あとは、オープニングの視覚刺激が、テンプレに寄りかかりますね。宇宙モノは最初に戦艦がゴゴゴゴって出て来る、モビルスーツが舞ってる。アポカリプスものは、荒涼とした世界で主人公とヒロインが歩いてるとか。文字数が少ないのもあって、「新しい世界を見せてくれそう」というワクワク感が、なかなか見受けられません。これについても、web用に最適化されてるのでしょうが、十年後に語られる作品になりうるかが争点だ。小説の電子媒体化はいつか確実にやってくると思うので、それまでに最適な着地点を探したいんだよなあ。
文体・進行の特徴。
web小説寄りの作品は差が激しかった。上手な先生はほんとにスゴい、ダメなのはダメ。文章がウスい、雰囲気とキーイベントしか伝わってこない。人間がウスい、主人公が英雄すぎ、仲間が不自然に協力的、チョロすぎるヒロインと悪役。読者フックがフック感満載、ネタの壊滅的な陳腐さ。コメント欄を開くと書き手が読み合いをしてる。世界観がシャバいから絡みやすいのかもしれんが、甘やかすな。レビューコメントは優れた作品だけにつけましょうよ。――特大ブーメラン。
文芸小説寄りの作品は……、そうですね、そりゃ商業レベルじゃないのも多いけど、きっと目指す方向は間違ってないと信じてます。私よりずっと上手な人も多く、向上心を貰いました。ありがとうございます。
細かい文体は人それぞれだけど、みんな体言止めが大好き。客体の視覚的イメージを爆発させる手法で、イメージをバルクで投擲する「web小説ぶり」の最たる例でしょう。この点は、私も一年間カクヨムで真似させていただき、たいへん勉強になりました。副作用としては、体言止めは多用すると男性的、というかオッサン的になる(面白いことに、ときどき少女風にもなる。オオカナダモ?)。SFだと特に、印象を硬くするためについ多用したくなるよね。
それから、web小説特有の癖として、1000-2000文字ぐらいで「あるある」ネタが連続する形式が多い。やっぱりこれが面白くない、全然面白くないよ。

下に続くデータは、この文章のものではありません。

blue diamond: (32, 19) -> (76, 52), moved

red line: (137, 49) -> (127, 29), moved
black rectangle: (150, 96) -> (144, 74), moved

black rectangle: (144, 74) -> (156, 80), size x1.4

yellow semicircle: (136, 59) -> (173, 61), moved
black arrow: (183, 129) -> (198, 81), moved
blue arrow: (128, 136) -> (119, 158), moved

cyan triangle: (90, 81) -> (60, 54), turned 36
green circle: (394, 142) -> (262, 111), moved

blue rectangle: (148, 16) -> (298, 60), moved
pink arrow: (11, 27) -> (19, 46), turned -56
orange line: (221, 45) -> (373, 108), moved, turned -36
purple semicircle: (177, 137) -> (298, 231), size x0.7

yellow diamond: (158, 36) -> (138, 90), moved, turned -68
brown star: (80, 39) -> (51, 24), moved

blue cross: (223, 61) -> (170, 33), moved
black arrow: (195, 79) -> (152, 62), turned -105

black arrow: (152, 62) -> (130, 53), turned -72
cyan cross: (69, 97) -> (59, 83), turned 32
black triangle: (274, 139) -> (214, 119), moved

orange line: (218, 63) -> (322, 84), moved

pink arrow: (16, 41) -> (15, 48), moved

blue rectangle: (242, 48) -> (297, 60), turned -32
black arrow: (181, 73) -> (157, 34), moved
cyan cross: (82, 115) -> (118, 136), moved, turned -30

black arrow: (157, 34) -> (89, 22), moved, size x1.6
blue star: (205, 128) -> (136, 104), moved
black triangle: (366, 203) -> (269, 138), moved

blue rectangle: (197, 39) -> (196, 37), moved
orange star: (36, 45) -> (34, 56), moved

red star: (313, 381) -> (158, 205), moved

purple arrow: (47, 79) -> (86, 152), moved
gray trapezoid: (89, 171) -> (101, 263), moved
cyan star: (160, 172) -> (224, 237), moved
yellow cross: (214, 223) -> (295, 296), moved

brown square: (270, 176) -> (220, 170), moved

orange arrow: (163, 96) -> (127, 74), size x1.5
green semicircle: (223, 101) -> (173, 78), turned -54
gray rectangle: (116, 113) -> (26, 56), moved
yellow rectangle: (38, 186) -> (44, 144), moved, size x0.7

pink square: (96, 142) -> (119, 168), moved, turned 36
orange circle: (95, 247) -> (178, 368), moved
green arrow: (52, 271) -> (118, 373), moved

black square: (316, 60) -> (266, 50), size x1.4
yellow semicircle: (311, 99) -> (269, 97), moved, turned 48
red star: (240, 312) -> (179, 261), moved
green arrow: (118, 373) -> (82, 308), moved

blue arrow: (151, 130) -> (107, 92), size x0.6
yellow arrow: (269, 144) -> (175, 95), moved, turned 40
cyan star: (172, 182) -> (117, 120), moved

「まだぶつけたおでこがヒリヒリする、キュートな猫耳娘だったな。ところで転校生が来るらしい。ガラガラと扉が開き……ここまで読んでいただきありがとうございます☆評価お願いします!!!」
みたいな。疑問の提示で1回、バトルで1回、セックスで1回、主人公が得るのは薄っぺらい日常の幸福感とスリルだけで、状況に依存する葛藤や成長がない。web読者に下手な認知負荷を与えると読んでくれないからだろうけど、もともと認知負荷のない小説なんて一文の価値もないのさ。やるなら1回で猫耳転校生とバトルセックスをしろ。獣人と同衾するなら乳首を指で数えろ、殺すなら鳴き声に耳を澄ませ。私は他人の五感に没入したいんだ。

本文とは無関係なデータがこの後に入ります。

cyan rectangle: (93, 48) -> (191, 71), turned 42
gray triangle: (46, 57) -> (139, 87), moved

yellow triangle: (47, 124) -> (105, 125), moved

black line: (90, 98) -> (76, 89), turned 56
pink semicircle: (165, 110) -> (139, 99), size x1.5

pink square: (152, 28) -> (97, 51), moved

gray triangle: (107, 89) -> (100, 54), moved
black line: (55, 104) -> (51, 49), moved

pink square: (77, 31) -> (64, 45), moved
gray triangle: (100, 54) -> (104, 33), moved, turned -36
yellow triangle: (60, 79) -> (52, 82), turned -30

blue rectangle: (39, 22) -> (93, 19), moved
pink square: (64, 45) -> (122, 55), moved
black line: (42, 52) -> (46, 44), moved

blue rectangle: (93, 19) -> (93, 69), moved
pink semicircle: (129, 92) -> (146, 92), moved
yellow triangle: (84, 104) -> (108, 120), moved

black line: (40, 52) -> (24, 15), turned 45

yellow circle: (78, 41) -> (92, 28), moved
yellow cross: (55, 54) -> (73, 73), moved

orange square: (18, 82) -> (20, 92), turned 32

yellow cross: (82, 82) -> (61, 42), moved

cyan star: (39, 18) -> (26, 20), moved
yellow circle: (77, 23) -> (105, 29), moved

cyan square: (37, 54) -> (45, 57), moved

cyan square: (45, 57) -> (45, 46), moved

そういうわけで、これから私の小説は1回5000字ぐらい書こうと決意しました。レッツ文芸!!
【グッときた作品一覧】
・つるよしの『蓬莱百貨店外商部』
https://kakuyomu.jp/works/822139838314006810
中華風バトルSF。良いです。すごく良いと思います。
カクヨムの中華ブームに乗った感じか、世界観のセンスがイイと思う。もちろん、SF×中華は古典的な組み合わせなので、それだけで評価してるわけではない。私でも楽しんで読めるぐらいの強度がある、バトルものの良作です。
まず冒頭の一文の時点で、ちゃんと何かが発生しそう、素晴らしい。いや、その程度で誉めるべきじゃないんだけど……。
・なつのさんち『Vから始める男女比一対三万世界の配信者生活:オタク文化で並行世界を制覇する!』
https://kakuyomu.jp/works/16817330668498971075
女しかいない世界で男主人公が成り上がっちゃう話。強いです。
こんなに売れている作品を自主企画に送ってくださり、ありがとうございます。勉強になりました。売れてる作家って文章が面白いからスゴい、読んでて快感がある。
「人類が滅亡の危機に瀕しているので繁殖しないと」というハーレム設定は、勉強不足なもので、初めて拝読しました。この作品については、男女比の崩れた世界についての考察と考証に、非常な好感があります。
読んでいて思いついたんですけど、男女比が一対三万の世界で数世代を経た場合、父親の過少によって遺伝的多様性が激減するので、人類は遺伝病に蝕まれますね。それから、人口の1/30000しかない性別に人権はないでしょう。ニーズを考えれば拉致問題は必至、男は希少な家畜として闇市場で売買される。いっそそういうSFはどうでしょうか。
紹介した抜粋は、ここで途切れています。